Material provided Start Marker

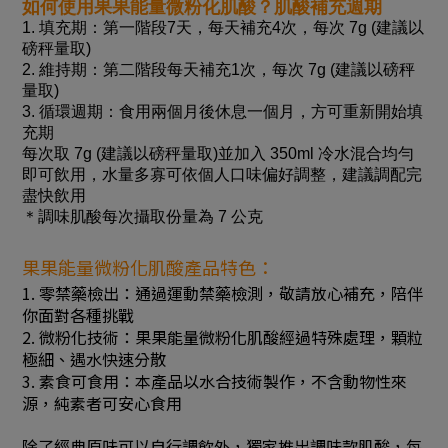
如何使用果果能量微粉化肌酸？肌酸補充週期
1. 填充期：第一階段7天，每天補充4次，每次 7g (建議以
磅秤量取)
2. 維持期：第二階段每天補充1次，每次 7g (建議以磅秤
量取)
3. 循環週期：食用兩個月後休息一個月，方可重新開始填
充期
每次取 7g (建議以磅秤量取)並加入 350ml 冷水混合均勻
即可飲用，水量多寡可依個人口味偏好調整，建議調配完
盡快飲用
＊調味肌酸每次攝取份量為 7 公克
果果能量微粉化肌酸產品特色：
1. 零禁藥檢出：通過運動禁藥檢測，敬請放心補充，陪伴
你面對各種挑戰
2. 微粉化技術：果果能量微粉化肌酸經過特殊處理，顆粒
極細、遇水快速分散
3. 素食可食用：本產品以水合技術製作，不含動物性來
源，純素者可安心食用
除了經典原味可以自行調飲外，獨家推出調味款肌酸，每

Material provided End Marker

= Task item =
Return every entry from the listing above exactly as it stands, leaving out any picture.

= Output for this exercise =
如何使用果果能量微粉化肌酸？肌酸補充週期
1. 填充期：第一階段7天，每天補充4次，每次 7g (建議以
磅秤量取)
2. 維持期：第二階段每天補充1次，每次 7g (建議以磅秤
量取)
3. 循環週期：食用兩個月後休息一個月，方可重新開始填
充期
每次取 7g (建議以磅秤量取)並加入 350ml 冷水混合均勻
即可飲用，水量多寡可依個人口味偏好調整，建議調配完
盡快飲用
＊調味肌酸每次攝取份量為 7 公克
果果能量微粉化肌酸產品特色：
1. 零禁藥檢出：通過運動禁藥檢測，敬請放心補充，陪伴
你面對各種挑戰
2. 微粉化技術：果果能量微粉化肌酸經過特殊處理，顆粒
極細、遇水快速分散
3. 素食可食用：本產品以水合技術製作，不含動物性來
源，純素者可安心食用
除了經典原味可以自行調飲外，獨家推出調味款肌酸，每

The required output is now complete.